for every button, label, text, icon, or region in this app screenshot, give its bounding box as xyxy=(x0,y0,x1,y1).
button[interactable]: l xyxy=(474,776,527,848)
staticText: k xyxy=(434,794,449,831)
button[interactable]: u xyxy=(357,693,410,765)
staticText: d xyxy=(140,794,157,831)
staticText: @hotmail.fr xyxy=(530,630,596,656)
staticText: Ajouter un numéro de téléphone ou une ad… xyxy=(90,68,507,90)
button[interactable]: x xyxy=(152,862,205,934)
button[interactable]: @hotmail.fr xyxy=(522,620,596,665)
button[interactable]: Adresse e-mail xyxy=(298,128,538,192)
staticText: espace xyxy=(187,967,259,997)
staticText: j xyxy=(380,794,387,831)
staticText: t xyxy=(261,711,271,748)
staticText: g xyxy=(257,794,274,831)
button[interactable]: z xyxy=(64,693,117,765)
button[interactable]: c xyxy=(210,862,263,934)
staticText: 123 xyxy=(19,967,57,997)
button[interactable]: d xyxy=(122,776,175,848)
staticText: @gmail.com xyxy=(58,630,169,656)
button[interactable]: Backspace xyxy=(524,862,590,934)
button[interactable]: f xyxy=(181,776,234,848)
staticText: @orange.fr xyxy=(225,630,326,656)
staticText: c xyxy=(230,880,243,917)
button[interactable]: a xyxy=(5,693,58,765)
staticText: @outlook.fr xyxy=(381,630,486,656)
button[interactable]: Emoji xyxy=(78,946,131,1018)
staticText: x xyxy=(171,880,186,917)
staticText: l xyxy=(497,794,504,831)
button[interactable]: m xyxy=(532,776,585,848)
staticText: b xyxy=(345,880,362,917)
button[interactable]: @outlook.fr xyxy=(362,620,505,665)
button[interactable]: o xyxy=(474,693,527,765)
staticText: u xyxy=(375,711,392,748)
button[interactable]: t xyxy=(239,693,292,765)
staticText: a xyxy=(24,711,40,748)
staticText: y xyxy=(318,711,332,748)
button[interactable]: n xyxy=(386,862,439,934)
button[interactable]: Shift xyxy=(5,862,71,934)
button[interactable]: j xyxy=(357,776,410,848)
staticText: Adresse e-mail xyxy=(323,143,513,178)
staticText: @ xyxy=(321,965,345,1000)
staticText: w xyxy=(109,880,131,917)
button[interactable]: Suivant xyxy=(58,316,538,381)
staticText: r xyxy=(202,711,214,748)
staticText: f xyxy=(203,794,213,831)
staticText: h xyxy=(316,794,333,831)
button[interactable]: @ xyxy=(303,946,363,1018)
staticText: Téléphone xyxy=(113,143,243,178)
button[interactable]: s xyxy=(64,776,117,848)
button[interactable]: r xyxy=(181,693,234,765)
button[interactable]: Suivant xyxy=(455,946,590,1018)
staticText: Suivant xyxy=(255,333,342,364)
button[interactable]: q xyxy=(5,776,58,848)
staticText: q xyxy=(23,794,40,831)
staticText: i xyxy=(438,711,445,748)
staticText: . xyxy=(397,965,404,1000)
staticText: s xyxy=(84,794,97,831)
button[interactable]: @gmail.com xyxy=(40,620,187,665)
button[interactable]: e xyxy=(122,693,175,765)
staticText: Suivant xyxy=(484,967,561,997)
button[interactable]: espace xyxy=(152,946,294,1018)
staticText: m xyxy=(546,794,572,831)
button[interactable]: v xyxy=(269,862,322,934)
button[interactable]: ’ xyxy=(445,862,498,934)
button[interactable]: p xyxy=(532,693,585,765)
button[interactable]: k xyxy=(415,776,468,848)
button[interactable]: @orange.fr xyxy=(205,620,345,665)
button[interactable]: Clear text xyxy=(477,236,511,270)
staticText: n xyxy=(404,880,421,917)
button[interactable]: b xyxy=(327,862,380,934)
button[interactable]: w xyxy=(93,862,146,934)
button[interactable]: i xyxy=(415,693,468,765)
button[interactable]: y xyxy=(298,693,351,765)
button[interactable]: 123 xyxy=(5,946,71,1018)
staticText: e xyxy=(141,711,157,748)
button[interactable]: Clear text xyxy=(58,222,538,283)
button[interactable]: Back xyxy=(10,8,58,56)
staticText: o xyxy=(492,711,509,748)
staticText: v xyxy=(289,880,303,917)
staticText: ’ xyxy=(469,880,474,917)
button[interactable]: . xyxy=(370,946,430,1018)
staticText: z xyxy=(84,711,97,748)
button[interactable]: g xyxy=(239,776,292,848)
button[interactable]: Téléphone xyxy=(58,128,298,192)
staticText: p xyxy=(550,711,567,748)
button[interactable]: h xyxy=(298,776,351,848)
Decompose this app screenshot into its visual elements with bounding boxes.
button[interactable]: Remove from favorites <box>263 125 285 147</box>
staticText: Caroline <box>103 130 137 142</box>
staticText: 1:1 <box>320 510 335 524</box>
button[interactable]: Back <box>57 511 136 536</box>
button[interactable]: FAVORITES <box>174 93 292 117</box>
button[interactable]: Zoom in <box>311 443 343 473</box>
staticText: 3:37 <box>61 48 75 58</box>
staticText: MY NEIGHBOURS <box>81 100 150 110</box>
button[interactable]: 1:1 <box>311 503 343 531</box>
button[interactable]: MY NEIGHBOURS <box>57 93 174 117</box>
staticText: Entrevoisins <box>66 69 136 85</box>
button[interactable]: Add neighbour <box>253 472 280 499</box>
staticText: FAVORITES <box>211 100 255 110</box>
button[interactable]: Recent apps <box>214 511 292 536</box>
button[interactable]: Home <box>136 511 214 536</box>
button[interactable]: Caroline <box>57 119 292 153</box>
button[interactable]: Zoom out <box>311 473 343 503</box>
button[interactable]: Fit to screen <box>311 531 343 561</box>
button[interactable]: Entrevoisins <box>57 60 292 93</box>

========================================================================

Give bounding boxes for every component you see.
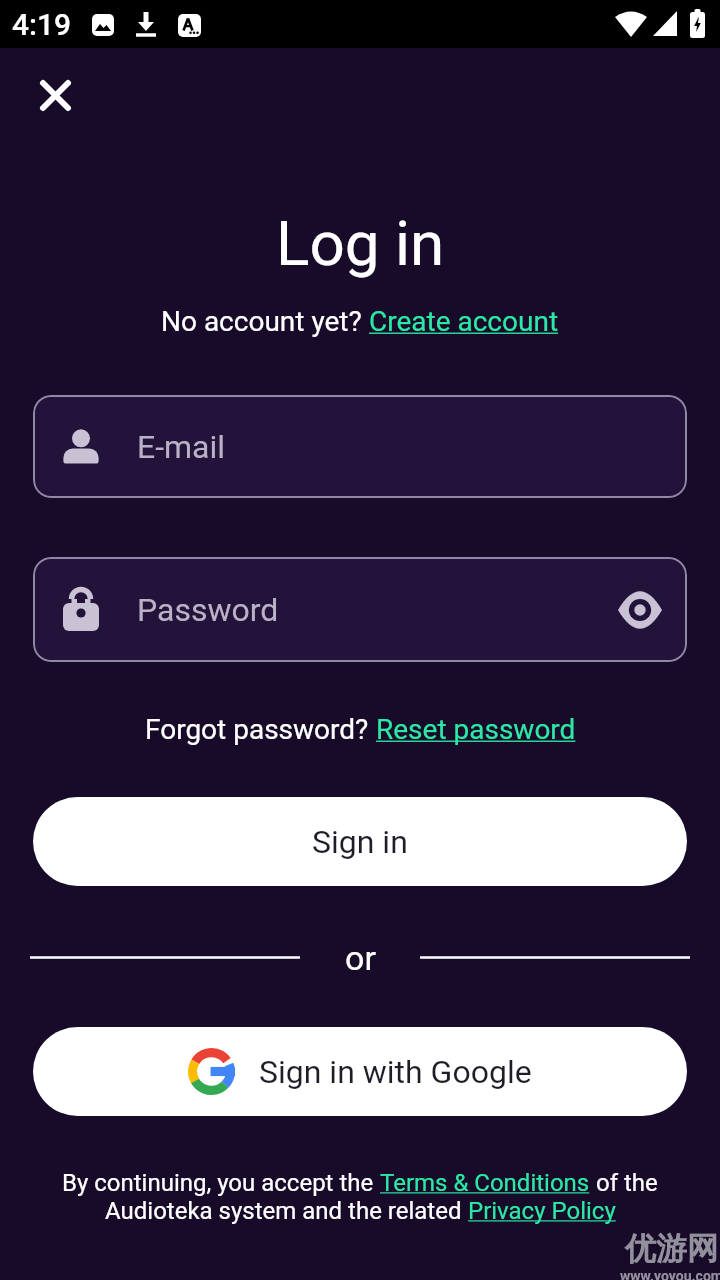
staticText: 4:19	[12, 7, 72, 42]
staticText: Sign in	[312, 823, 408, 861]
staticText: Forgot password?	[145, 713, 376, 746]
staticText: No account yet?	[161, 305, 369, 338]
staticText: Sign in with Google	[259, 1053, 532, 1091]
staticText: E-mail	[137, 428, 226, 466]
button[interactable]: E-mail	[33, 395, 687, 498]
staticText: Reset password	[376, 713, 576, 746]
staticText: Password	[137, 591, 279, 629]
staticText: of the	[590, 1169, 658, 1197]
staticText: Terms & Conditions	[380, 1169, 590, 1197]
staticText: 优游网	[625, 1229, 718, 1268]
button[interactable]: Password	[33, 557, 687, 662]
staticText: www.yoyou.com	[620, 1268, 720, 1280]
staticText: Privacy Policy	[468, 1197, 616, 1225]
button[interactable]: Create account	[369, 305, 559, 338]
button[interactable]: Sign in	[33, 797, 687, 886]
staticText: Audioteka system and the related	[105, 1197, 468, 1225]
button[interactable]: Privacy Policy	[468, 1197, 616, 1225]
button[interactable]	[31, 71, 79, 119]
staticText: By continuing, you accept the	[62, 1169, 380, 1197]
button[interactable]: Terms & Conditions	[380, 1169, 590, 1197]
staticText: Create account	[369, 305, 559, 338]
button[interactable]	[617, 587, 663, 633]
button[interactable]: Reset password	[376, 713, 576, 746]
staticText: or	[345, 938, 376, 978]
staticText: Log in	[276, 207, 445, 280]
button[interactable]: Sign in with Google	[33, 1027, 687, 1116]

========================================================================

• Problem to solve
Look for the word "gmail" in the data, then return every line that contains it.

• Written solution
staticText: @gmail.com xyxy=(58,630,169,656)
button[interactable]: @gmail.com xyxy=(40,620,187,665)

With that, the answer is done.